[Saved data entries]
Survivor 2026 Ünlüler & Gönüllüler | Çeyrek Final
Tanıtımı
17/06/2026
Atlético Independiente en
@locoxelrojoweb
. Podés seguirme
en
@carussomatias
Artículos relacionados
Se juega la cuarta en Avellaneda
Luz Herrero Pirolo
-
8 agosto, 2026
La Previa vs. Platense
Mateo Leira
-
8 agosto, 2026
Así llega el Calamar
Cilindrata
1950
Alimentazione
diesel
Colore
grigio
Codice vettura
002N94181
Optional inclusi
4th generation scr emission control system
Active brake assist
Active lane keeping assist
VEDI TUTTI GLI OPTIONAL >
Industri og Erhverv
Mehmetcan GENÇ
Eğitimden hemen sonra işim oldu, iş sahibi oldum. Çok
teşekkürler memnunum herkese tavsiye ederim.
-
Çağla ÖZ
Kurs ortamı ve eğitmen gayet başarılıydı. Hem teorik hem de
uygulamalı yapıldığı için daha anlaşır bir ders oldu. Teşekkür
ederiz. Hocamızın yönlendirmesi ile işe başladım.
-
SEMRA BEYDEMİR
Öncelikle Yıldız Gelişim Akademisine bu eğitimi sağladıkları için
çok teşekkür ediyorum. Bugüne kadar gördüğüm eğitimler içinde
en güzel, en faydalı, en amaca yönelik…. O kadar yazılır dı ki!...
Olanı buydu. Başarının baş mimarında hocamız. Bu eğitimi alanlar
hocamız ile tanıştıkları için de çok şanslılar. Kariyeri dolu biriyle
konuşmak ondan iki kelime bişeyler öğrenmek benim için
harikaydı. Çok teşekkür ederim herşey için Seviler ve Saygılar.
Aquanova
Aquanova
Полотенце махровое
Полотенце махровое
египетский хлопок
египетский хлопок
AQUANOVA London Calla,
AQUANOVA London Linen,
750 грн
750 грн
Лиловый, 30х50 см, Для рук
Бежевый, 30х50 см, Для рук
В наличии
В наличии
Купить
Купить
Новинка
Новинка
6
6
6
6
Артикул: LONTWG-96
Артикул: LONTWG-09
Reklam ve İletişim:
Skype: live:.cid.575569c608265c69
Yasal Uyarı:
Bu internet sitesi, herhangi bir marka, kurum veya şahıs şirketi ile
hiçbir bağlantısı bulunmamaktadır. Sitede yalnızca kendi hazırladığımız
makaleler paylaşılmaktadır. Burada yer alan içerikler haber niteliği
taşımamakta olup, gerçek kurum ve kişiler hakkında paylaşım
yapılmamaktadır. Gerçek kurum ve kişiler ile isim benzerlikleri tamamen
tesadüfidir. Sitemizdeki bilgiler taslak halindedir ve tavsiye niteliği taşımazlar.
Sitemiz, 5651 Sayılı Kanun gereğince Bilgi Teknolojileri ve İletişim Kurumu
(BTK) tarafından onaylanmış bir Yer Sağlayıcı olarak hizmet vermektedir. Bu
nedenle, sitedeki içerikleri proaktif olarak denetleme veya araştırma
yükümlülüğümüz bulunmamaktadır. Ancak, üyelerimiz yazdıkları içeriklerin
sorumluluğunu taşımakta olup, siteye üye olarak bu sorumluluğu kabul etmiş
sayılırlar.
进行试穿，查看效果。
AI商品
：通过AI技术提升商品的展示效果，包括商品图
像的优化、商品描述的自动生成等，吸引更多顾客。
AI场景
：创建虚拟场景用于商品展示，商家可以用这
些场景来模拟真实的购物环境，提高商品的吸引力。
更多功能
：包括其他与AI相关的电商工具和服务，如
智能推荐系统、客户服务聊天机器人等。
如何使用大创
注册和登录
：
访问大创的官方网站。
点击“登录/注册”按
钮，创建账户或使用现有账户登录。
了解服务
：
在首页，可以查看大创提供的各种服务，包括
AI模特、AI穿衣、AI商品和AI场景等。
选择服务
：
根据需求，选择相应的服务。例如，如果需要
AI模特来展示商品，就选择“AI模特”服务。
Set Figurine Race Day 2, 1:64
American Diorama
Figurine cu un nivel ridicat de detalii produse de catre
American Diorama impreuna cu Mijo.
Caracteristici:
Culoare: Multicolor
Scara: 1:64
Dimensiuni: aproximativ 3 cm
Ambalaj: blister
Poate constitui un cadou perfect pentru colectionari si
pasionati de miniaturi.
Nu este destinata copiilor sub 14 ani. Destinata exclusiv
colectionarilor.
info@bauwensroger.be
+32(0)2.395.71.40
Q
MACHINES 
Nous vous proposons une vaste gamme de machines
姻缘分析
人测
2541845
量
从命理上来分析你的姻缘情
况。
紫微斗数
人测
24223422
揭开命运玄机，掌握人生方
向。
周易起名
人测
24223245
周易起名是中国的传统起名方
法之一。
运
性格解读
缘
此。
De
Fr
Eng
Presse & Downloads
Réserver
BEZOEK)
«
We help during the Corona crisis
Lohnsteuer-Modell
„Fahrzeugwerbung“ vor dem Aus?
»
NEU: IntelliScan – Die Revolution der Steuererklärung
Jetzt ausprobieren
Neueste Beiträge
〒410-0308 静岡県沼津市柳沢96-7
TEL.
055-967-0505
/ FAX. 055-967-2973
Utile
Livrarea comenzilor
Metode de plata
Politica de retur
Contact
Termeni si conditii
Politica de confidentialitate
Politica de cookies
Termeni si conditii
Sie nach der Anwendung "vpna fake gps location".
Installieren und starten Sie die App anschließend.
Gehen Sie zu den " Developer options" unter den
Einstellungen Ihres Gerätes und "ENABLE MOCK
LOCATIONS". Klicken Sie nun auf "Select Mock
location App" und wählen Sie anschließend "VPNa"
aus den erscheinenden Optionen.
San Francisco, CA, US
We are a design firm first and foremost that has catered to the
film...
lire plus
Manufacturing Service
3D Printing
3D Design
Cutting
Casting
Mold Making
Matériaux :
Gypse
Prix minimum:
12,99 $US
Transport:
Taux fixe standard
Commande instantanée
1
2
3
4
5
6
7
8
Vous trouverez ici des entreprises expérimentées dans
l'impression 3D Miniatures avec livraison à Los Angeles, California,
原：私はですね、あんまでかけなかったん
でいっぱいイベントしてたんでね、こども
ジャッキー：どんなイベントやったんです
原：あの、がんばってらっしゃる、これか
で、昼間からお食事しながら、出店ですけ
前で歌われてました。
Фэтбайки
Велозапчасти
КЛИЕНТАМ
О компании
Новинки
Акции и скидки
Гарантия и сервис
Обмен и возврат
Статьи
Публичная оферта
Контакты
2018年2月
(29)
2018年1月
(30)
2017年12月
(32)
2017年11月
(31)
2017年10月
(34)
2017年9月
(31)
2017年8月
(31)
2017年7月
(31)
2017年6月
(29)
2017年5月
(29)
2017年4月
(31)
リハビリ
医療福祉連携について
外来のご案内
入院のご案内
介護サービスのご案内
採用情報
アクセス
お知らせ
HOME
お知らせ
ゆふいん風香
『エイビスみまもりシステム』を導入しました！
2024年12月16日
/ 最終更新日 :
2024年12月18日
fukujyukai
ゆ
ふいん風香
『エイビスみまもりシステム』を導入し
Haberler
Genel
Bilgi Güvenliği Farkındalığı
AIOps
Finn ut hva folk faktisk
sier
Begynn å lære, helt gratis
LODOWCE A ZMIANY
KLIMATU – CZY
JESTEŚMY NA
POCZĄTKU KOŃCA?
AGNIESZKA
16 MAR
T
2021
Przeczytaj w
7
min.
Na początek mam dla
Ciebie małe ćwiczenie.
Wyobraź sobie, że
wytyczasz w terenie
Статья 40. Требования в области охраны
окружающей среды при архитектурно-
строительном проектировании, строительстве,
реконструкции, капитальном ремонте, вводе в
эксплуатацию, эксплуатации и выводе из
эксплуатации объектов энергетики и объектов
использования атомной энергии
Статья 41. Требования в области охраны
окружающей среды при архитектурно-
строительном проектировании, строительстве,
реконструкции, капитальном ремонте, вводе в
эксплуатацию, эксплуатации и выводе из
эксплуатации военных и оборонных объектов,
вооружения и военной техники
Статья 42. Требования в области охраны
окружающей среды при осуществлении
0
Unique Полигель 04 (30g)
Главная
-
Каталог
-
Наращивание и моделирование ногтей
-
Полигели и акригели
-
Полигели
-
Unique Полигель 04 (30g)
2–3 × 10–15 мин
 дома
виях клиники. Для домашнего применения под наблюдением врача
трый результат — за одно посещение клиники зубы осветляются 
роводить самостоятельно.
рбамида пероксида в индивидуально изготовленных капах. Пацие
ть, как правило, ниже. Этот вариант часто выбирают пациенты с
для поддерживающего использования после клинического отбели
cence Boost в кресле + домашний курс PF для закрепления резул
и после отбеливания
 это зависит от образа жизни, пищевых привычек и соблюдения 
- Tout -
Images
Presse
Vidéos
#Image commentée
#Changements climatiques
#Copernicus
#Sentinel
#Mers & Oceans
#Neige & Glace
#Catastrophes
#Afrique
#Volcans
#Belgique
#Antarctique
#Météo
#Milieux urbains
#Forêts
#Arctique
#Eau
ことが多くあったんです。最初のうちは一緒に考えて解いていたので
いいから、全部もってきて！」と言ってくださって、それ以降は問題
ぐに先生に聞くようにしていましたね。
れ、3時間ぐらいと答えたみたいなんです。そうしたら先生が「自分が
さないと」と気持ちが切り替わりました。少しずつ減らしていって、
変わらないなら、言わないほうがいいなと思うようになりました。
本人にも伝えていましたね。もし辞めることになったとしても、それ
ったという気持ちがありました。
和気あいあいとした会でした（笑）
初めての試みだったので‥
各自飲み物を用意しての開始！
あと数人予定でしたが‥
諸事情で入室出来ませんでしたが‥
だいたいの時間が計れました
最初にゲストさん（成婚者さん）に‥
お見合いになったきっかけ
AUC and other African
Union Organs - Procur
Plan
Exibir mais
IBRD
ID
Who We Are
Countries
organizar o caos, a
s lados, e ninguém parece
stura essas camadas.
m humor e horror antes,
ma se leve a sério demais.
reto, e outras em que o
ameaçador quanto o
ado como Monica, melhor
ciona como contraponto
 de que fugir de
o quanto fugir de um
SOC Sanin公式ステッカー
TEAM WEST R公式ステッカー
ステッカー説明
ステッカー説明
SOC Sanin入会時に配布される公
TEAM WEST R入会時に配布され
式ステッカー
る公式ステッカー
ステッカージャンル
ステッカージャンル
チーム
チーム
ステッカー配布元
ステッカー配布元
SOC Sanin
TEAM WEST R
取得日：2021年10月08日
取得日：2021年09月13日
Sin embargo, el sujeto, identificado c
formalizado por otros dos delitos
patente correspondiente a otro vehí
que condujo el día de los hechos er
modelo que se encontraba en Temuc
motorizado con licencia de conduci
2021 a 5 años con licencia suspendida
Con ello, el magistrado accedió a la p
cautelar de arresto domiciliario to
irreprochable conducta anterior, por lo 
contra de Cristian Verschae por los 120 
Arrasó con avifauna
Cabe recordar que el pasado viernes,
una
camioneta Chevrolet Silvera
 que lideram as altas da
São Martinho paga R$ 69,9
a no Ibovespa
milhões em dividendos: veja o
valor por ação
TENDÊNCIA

» What you should do
Copy each line of the data above that holds "kişiler".

» Final answer
taşımamakta olup, gerçek kurum ve kişiler hakkında paylaşım
yapılmamaktadır. Gerçek kurum ve kişiler ile isim benzerlikleri tamamen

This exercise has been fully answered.